Rail board members are now openly questioning whether narrow Dillingham Boulevard would be the best path on which to build the island’s transit system heading into town, as the project faces huge costs and the community braces for the impacts of building through that crowded corridor.
“Whoever planned this had to have known they would have problems with this,” Honolulu Authority for Rapid Transportation Board Chairwoman Colleen Hanabusa said during a special public meeting Tuesday to discuss the costly overhead utility line clearance problems that are helping to significantly drive up costs for the project.

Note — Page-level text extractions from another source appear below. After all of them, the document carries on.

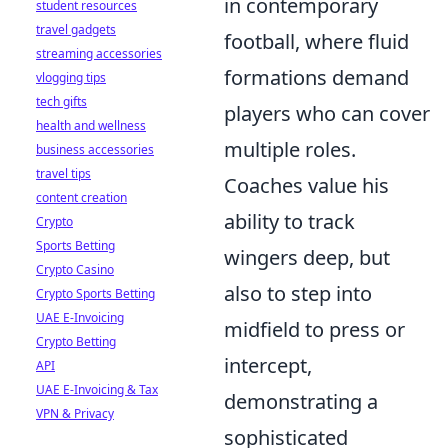
in contemporary
student resources
travel gadgets
football, where fluid
streaming accessories
formations demand
vlogging tips
tech gifts
players who can cover
health and wellness
multiple roles.
business accessories
travel tips
Coaches value his
content creation
ability to track
Crypto
Sports Betting
wingers deep, but
Crypto Casino
also to step into
Crypto Sports Betting
UAE E-Invoicing
midfield to press or
Crypto Betting
intercept,
API
UAE E-Invoicing & Tax
demonstrating a
VPN & Privacy
sophisticated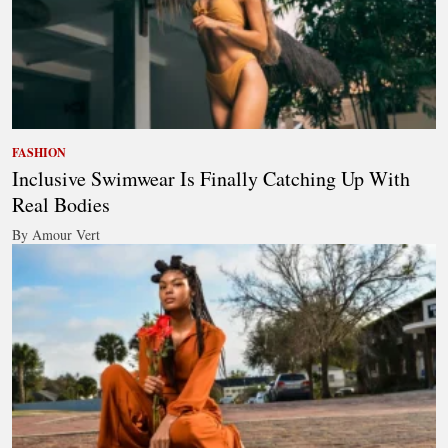
FASHION
Inclusive Swimwear Is Finally Catching Up With
Real Bodies
By Amour Vert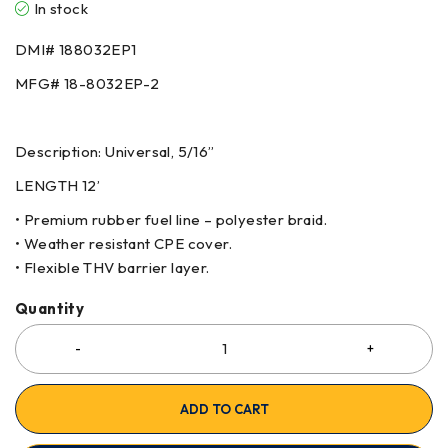
In stock
DMI# 188032EP1
MFG# 18-8032EP-2
Description: Universal, 5/16”
LENGTH 12’
• Premium rubber fuel line – polyester braid.
• Weather resistant CPE cover.
• Flexible THV barrier layer.
Quantity
ADD TO CART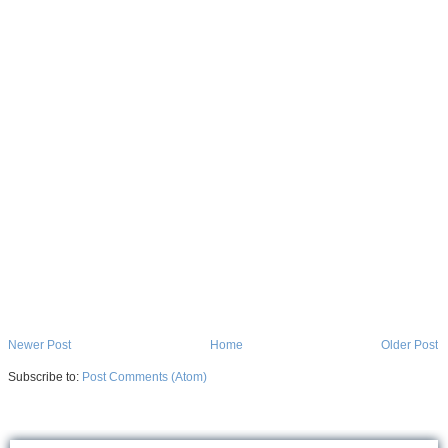
Newer Post
Home
Older Post
Subscribe to:
Post Comments (Atom)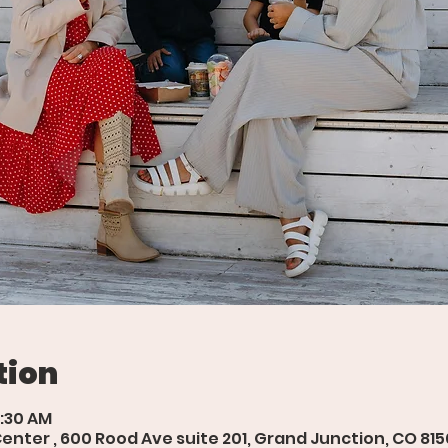
tion
9:30 AM
ter , 600 Rood Ave suite 201, Grand Junction, CO 815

Hanabusa suggested Nimitz Highway as an alternative. Rail officials previously selected Dillingham Boulevard in part because the state Department of Transportation was planning to extend the airport viaduct farther Diamond Head along Nimitz Highway, HART
Deputy Director Brennon Morioka told Hanabusa and other members of the board’s Project Oversight committee.
Morioka served as the DOT director when the state agency was looking at extending the viaduct along Nimitz Highway. Asked by Hanabusa whether he would have picked the busy Dillingham Boulevard corridor to run rail’s elevated guideway, Morioka said that he didn’t want to “second-guess” the decision by his predecessors at HART. After the meeting he said that board members have instructed him to look into the idea of running rail along Nimitz Highway — and whether it’s a viable alternative — before the board’s next special meeting, to be held June 8.
At that meeting board members plan to discuss the future of the project, and what its final size and scope might be now that it’s running vastly over budget again.
Federal officials now estimate the price could be
$8.1 billion to complete the full 20-mile project. At Tuesday’s evening meeting, city rail officials explained the budget situation could be even more dire: Rail’s federal partners actually estimate there’s a 65 percent chance that the project will be completed within that price, according to Mike Formby, the city’s Department of Transportation Services director and chairman of the HART board’s Project Oversight Committee.
That would indicate there’s a 35 percent chance the project could cost even more than $8.1 billion under the Federal Transit Administration estimate. Details on that price estimate are expected to be released next month, after HART and the FTA sort out their differences on their respective estimates.
The notion of changing the Dillingham Boulevard plan raises questions on what would happen with all the strips of property that HART has spent about $13 million or so to purchase along the boulevard. The Blood Bank of Hawaii, for example, has already started moving out of its Dillingham Boulevard facility and remains locked in a disagreement with HART officials over whether the rail agency should take the whole property.
HART officials have estimated it would cost at least $120 million to run utility lines underground along Dillingham Boulevard so that Hawaiian Electric Co. workers have the clearances they need to maintain the utilities — although rail officials say those numbers are sure to climb.
At the meeting, Formby said that the board wanted to see construction budgets that reflected the “worst-case scenario,” where no matter what happens once the construction starts, “we’re protected.”
Morioka agreed. He later said that HART is using a worst-case scenario of an additional $200 million to route overhead HECO lines underground from East Kapolei to Aloha Stadium if the bucket trucks and other maintenance equipment they’re testing fail to meet HECO’s safety standards.
“I take it that’s different than what we’ve done in the past,” Formby said of HART’s using worst-case budget figures.
“To some degree,”
Morioka replied.
Construction workers could face more challenges with the utility lines under Dillingham Boulevard as well as overhead, officials said. Crews have already dug 22 so-called “potholes” along the last five miles of the rail line through town to verify that utilities are located as drawn in the plans. Only three of those holes showed utilities in their proper places, Morioka said.
HART has further reached an agreement with HECO where rail work can overlap by a year with the effort to route the utility company’s overhead lines underground, Morioka said. Even with that deal in place, rail construction is certain to fall even further behind schedule in part due to the deeper shafts that must be drilled heading into town, he added. The FTA has estimated the project won’t be completed until 2024. Only a few years ago, HART had estimated it would finish in 2019.